Online vs. Live Phone Poll Accuracy for 2016 Election State Polls

The last time I reviewed the accuracy of different survey methods for polling in the 2016 election, I found that live phone interviews came closer to the final national level result than online surveys did. As I’ll show below, it turns out that the opposite is the case when looking at polls for the state level.

Unlike in the last post when I just looked at polling error in terms of the margin of victory for Hillary Clinton at the national level, I take a more comprehensive approach to assessing polling error at the state level here. This entails looking beyond just error in candidate vote share margin to error in the vote shares themselves, for example. I’ll boil it down to a general takeaway at the end, but I take this comprehensive look to explore as many meaningful avenues for detecting polling error as I can, while leaving less room for doubt in the final results in the process. Here are the steps I took for this analysis:

1) For each state, I recorded the two average Clinton and Trump vote shares seen in the polls: the average among online surveys and the average among live phone surveys, thus making for four potential data points for each of the 50 states. Polls came from those listed on the HuffPost Pollster website for each state (an option under “Customize this chart” allowed me to narrow down polls to only “Internet” or “Live Phone” ones). I only included polls that were within two weeks of the election. That meant start field dates of the poll had to be no earlier than October 25th, and of course the end field dates were no later than November 7th. All 50 states had several online surveys during the final two-week window, but only 25 states had at least one live phone poll during this time frame. I’ll explain how I deal with this issue when comparing survey modes later. In a few states, the live phone polling average gets represented by only one poll in the final two weeks. This is a caveat worth keeping in mind, as greater error could result from averaging over a smaller set of live phone polls–or just one–compared to potentially greater accuracy from averages of a larger set of online polls.

2) Once I had Clinton and Trump polling vote shares in two different survey modes, I merged this state-level data with the actual state level Clinton and Trump vote shares from the election, taken from the U.S. Election Atlas.

3) From here, I was able to calculate error among online and live phone interviews for each state. Polling error is generally defined as the deviation of polls from the actual results. There are five different specific ways I gauge error.

a) Unadjusted margin: I first computed the Clinton margin of victory–which could be positive or negative–over Trump in each state to represent “actual margin.” I then calculated Clinton margins in polls conducted online–“online polling margin”–and in polls conducted through live phone interviews–“live phone polling margin.” (Note that the margin of victory measure can either be from Clinton’s or Trump’s perspective, as it produces the same error result as long as this stays consistent.) To get error values, I used the following formulas:

  • Online polling error = | (actual margin) – (online polling margin) |
  • Live phone polling error = | (actual margin) – (live phone polling margin) |

I include the term “unadjusted” because I don’t change anything about the vote shares from which margins are computed, such as making alterations in the denominator. That changes in the following error metric.

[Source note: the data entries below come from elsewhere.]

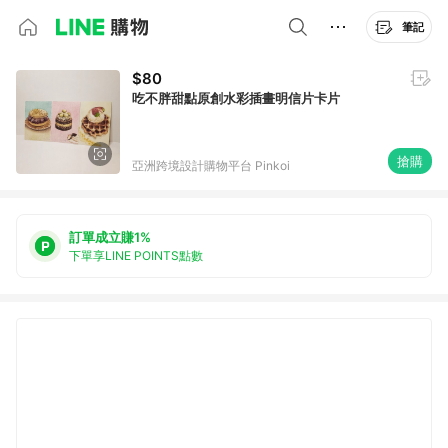
筆記
$80
吃不胖甜點原創水彩插畫明信片卡片
搶購
亞洲跨境設計購物平台 Pinkoi
訂單成立賺1%
下單享LINE POINTS點數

b) Two-party margin: For this metric, calculations for margins stayed the same as in Unadjusted margin except for one key change: Clinton and Trump vote in the actual election/online polls/live phone polls were calculated as two-party vote shares. In other words, third party and other selections were removed from the denominator. For example, here were the three adjustments I made in Clinton’s case:

  • Adjusted Clinton share = Clinton actual vote / (Clinton actual vote + Trump actual vote)
  • Adjusted Clinton online polling share = Clinton online share / (Clinton online share + Trump online share)
  • Adjusted Clinton live phone polling share = Clinton live phone share / (Clinton live phone share + Trump live phone share)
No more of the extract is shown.